No one expected Killa Cam to walk onto the stage considering his well-documented fallout with Jay in the mid-2000s, which later turned into a muddy spat on wax. Once Cam and Jay saluted each other with a dap of recognition, it was off to the races. Each sprinted through their verse with vigor, soaking in the crowd's enthusiasm. Things intensified when the beat for Cam'ron's "I Really Mean It" dropped and Jim Jones made his entrance. Nostalgia flowed through the raucous crowd once Cam uttered the song's opening lines: "Y'all n----s dreamed it, I've seen it / Body warm, heart anemic," with the crowd responding back: "I really mean it!"
Jay's decision to bring out Cam'ron left attendees stunned as many of them tugged away at the arms of the person next to them in awe. "Nas is my brother, Cam is my brother," said Hov following Dipset's thunderous set.
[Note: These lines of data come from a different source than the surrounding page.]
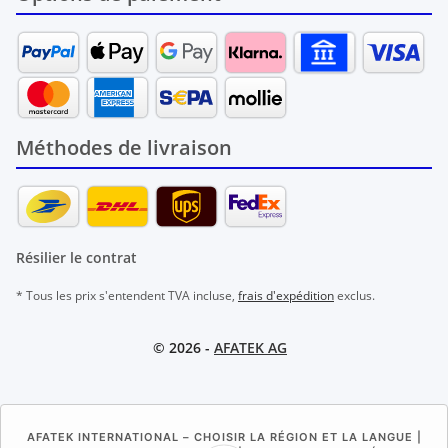
Méthodes de livraison
Résilier le contrat
* Tous les prix s'entendent TVA incluse,
frais d'expédition
exclus.
© 2026 -
AFATEK AG
AFATEK INTERNATIONAL – CHOISIR LA RÉGION ET LA LANGUE |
As fans feverishly gasped for air, it was back to business for Jay, who performed the "Black National Anthem" "PSA." Fans in need of Hov's soulful records were catered to as well when he strung together a quick twosome of "Never Change" and "Dear Summer."
"I knew the Avengers were playing across the block, but they ain't even real," quipped Hov, who was referencing the Marvel comics movie that released in theaters on Friday.
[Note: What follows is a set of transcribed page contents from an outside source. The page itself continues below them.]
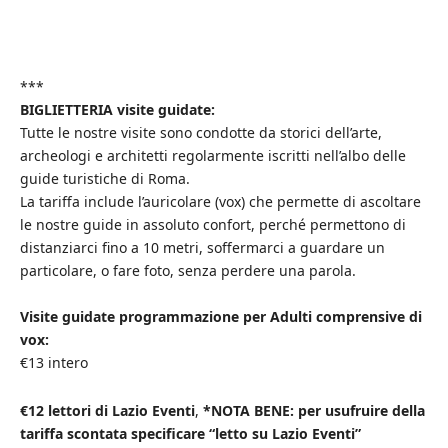
***
BIGLIETTERIA visite guidate:
Tutte le nostre visite sono condotte da storici dell’arte,
archeologi e architetti regolarmente iscritti nell’albo delle
guide turistiche di Roma.
La tariffa include l’auricolare (vox) che permette di ascoltare
le nostre guide in assoluto confort, perché permettono di
distanziarci fino a 10 metri, soffermarci a guardare un
particolare, o fare foto, senza perdere una parola.
Visite guidate programmazione per Adulti comprensive di
vox:
€13 intero
€12 lettori di Lazio Eventi
,
*NOTA BENE: per usufruire della
tariffa scontata specificare “letto su Lazio Eventi”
For hip-hop's Superman, performing 30-plus tracks, extending an olive branch to one of his most villainous foes and handing out champagne flutes to audience members in-between performances is something comic book writer Jerry Siegel couldn't have even penned for his most formidable character. On this night, Hov transcended excellence. As a jazzy rendition of "Thank You" played in the background, he was gracious of his fervent supporters who rapped along with him until 12:30 in the morning.
"The music I make is from my heart," said Hov. "Right, wrong or indifferent. You know, I'm not a perfect guy. So the music I make is just me, of what I been through and what the people around me have been through. Even my flaws, I put them out there. You can learn from my flaws, or you can connect to my flaws. Maybe even take it further than when I'm trying to take it."
Before Hov chucked the peace sign, he handed a bottle of Ace of Spades champagne to a lucky fan in the crowd and exited the stage with another superior performance under his belt.